Now that you're set on minimal footwear, it's important to have a strategy on how to transition to wearing minimal shoes safely. There are many excellent corrective exercises and mobility protocols to transition and develop a healthier foot structure. Rather than go through these in detail, I'll outline some general principles here and leave you with a few resources to learn and curate your own personalized program.
If you want more guidance, we hold regular workshops and classes here at Cool East Market taught by knowledgeable instructors who help you train your feet to move more. We'll announce on our website and social media so follow us and keep an eye out!
- Having a morning routine will pay dividends. Since all your actions throughout the day compound on how your body structure is set from the beginning, it's important to ensure the right tissues and muscles are mobilized and activated.
- A basic mobilization routine including toe movements - trying to lift each toe individually or physically manipulating the movement of each toe with your hands, ankle rolls, toe extension stretch and soleus stretch are all great ways to mobilize your feet.
- Activation drills in the form of heel drop, calf elevation and foot shortening exercises are also helpful.
- All this can be done in 15 minutes while waiting for the coffee machine, before a gym session, or right when you sit up from bed. The important thing is to try to do this every day and in the morning if possible.
- If you find yourself in the type of concrete urban environment mentioned above, you'll need to seek out different sensory inputs for your feet to wake up the nerve endings.

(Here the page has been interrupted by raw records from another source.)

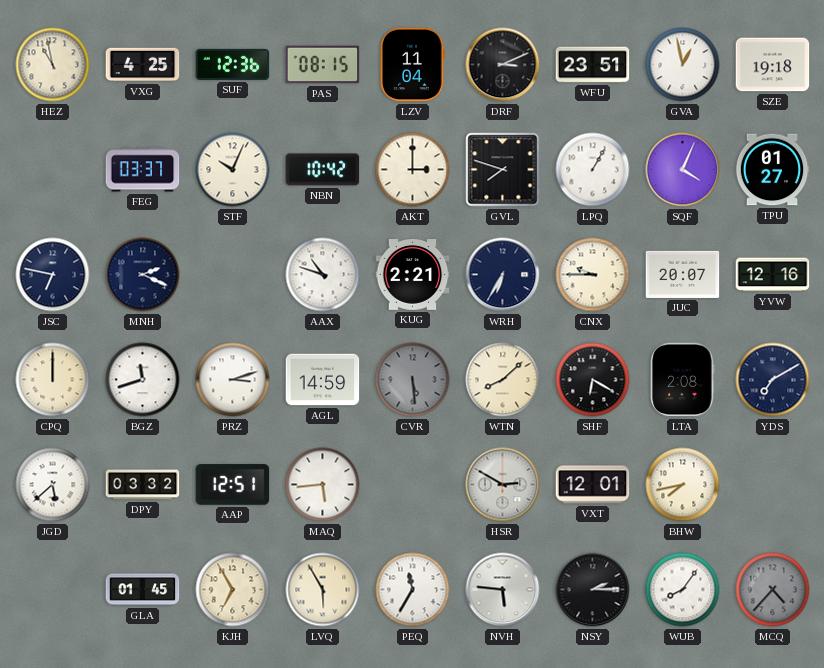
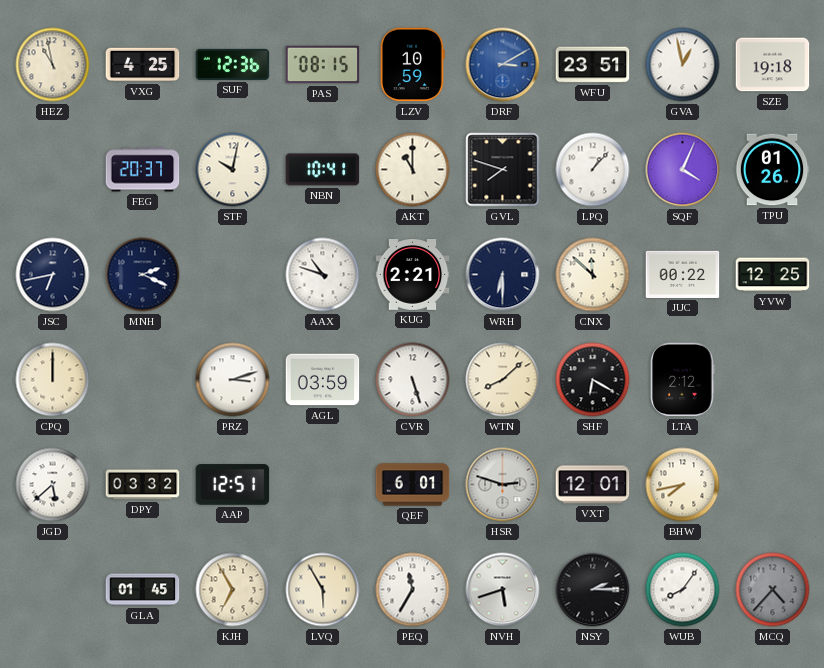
LZV: 11:04 -> 10:59
DRF: 3:11 -> 3:10
DRF dial: black -> blue
FEG: 03:37 -> 20:37
STF: 10:04 -> 10:02
NBN: 10:42 -> 10:41
AKT: 3:00 -> 11:00
LPQ: 1:05 -> 1:07
TPU: 01:27 -> 01:26
JSC: 6:47 -> 6:43
WRH: 6:35 -> 6:30
CNX: 9:45 -> 11:52
JUC: 20:07 -> 00:22
YVW: 12:16 -> 12:25
BGZ: 11:42 -> none
AGL: 14:59 -> 03:59
CVR: 5:29 -> 5:27
CVR dial: grey -> white
LTA: 2:08 -> 2:12
YDS: 7:10 -> none
MAQ: 5:44 -> none
QEF: none -> 6:01
HSR: 2:50 -> 2:48
NVH: 5:46 -> 5:42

- Try giving them changes in texture: rocky, grassy, fuzzy, even a little spiky!
- Another input to seek out is grade variation. Try walking on hills with varying degrees of slope. This allows your ankles and all the joints in the feet to move and glide as your body adapts to all the variations.
Not Minimal Shoes
- Gait is another way of saying how we walk. While we don't want to actively change this too much, it will be helpful to pay attention to your gait.
- If you find that you're holding yourself rigidly while walking, try to relax or bring some mobility to those tense areas to enable a smoother stride.

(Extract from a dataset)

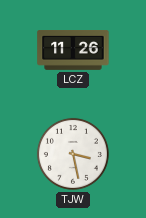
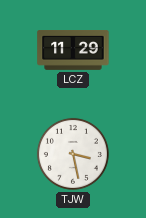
LCZ: 11:26 -> 11:29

- Conversely, some areas might require more tension so that the right muscles are activating.
- Don't try to overthink it. Allow your body to find it's way, becoming more efficient with the new inputs and information your feet are now receiving.
- One general adjustment is to try a shorter stride. Instead of extending your foot forward and landing hard on the heel cushioning that's no longer there, try to land that front foot a bit closer under your body. This allows your feet to stay more under your true center of gravity.
Patience & Curiosity
- Your tissues will take at least 6 months to adapt and sometimes even longer.
- If your body has been compensating with certain movement patterns, you'll need to re-wire new movements and retrain muscles that are just be waking up.
- Rather than rushing into activities too quickly, which often results in an injury, try to develop a curious attitude to what's going on in the body as you embark on this journey to better foot health. Listen to what's going on and make adjustments to your routines and inputs to give yourself what you need.